With that serious analytical stuff done, now let’s mention some of the weird guests who turn up for Ozma’s birthday party. They include Glinda (naturally), the Good Witch of the North, the king and queen of Ev from Ozma of Oz, Santa Claus with the Ryls and Knooks, a living wax doll called the Queen of Merryland, and various other characters from Baum’s non-Oz fantasy novels. Perhaps, wanting to end the Oz series, he thought tying his other works into its universe would pique readers’ interest. Based on this expanded canon, it is worth mentioning that the dreaded Nome King might actually first appear in Baum’s novel The Life and Adventures of Santa Claus, though there he is called the Gnome King, has children of his own, and provides material for the construction of Santa’s sleigh. Given that Santa is apparently a highly respected person in fairyland, this somewhat recontextualizes the Nome King welcoming Dorothy’s belief that he is like Santa—it’s sort of like calling him really beloved and powerful.

The gingerbread man named King Dough, the living toy bear named Para Bruin, and Head Booleywag Chick the Cherub come from the novel King Dough and the Cherub. This might interest my readers because, in that text, Baum refused to assign any gender to the androgynous Chick the Cherub to the point of referring to the character as “it.” Apparently, Baum’s refusal to gender Chick confused his editor. Today, people would likely read Chick as nonbinary. Dorothy even wonders about Chick’s gender: “Is it a boy or a girl?” (222)

So now we have a trans character, a nonbinary character, and a reasonable case Dorothy is gay, and the same for the Scarecrow and Tin Woodman (well, the latter would be bi, considering his love for the Munchkin woman before the Wicked Witch of the East destroyed his body). When Polly, ironically wearing a rainbow dress, tells Dorothy she has a lot of queer friends, Dorothy responds, “The queerness doesn’t matter, so long as they’re friends” (184).

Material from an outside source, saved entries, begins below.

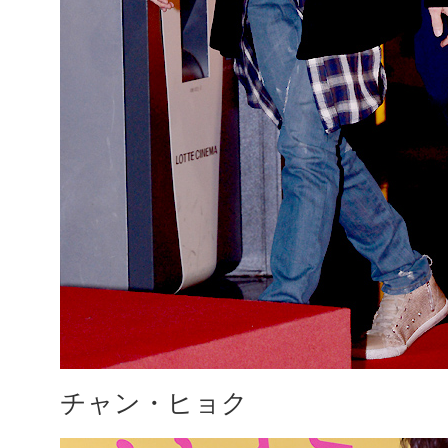
チャン・ヒョク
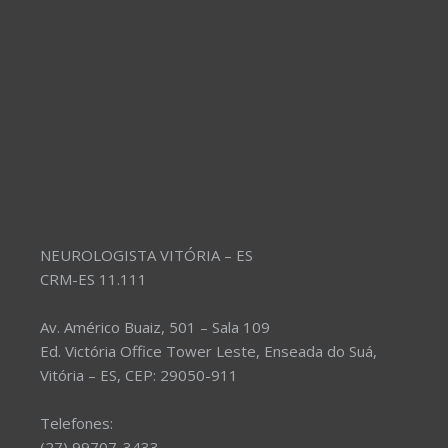
NEUROLOGISTA VITÓRIA – ES
CRM-ES 11.111
Av. Américo Buaiz, 501 – Sala 109
Ed. Victória Office Tower Leste, Enseada do Suá,
Vitória – ES, CEP: 29050-911
Telefones:
(27) 99707-3433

According to Glassman’s afterword, the other novels The Road to Oz ties into Oz canon are Dot and Tot of Merryland and Queen Zixi of Ix.

Other miscellaneous weird and interesting details:

Foxes despise Aesop because they believe his fables are unfairly prejudiced against foxes (55).

Although King Dox and King Kik-a-bray both do Dorothy’s friends harm, Ozma lets both of them attend her birthday party. Meanwhile, she refuses to let the completely peaceful and friendly Musicker attend for no other reason than that she finds him annoying due to his fantastical disability—which seems like a bizarre lesson to teach kids.

Jack Pumpkinhead now lives in the Country of the Winkies, where his mother Ozma periodically visits him to carve him a new head as his old one begins to rot, each one’s composition minutely altering his personality, though most of what makes him himself is in the rest of his body (174). (This is a big scene for Jack fans since it is the first time Baum has given him more than a sentence of attention since The Marvelous Land of Oz—Jack has so far survived mostly because Neill has kept drawing him in every book.) The old heads Jack keeps in a graveyard outside his home.

Calling on Jack Pumpkinhead

The Land of Oz has electricity: Neill draws power lines connecting to Jack’s house!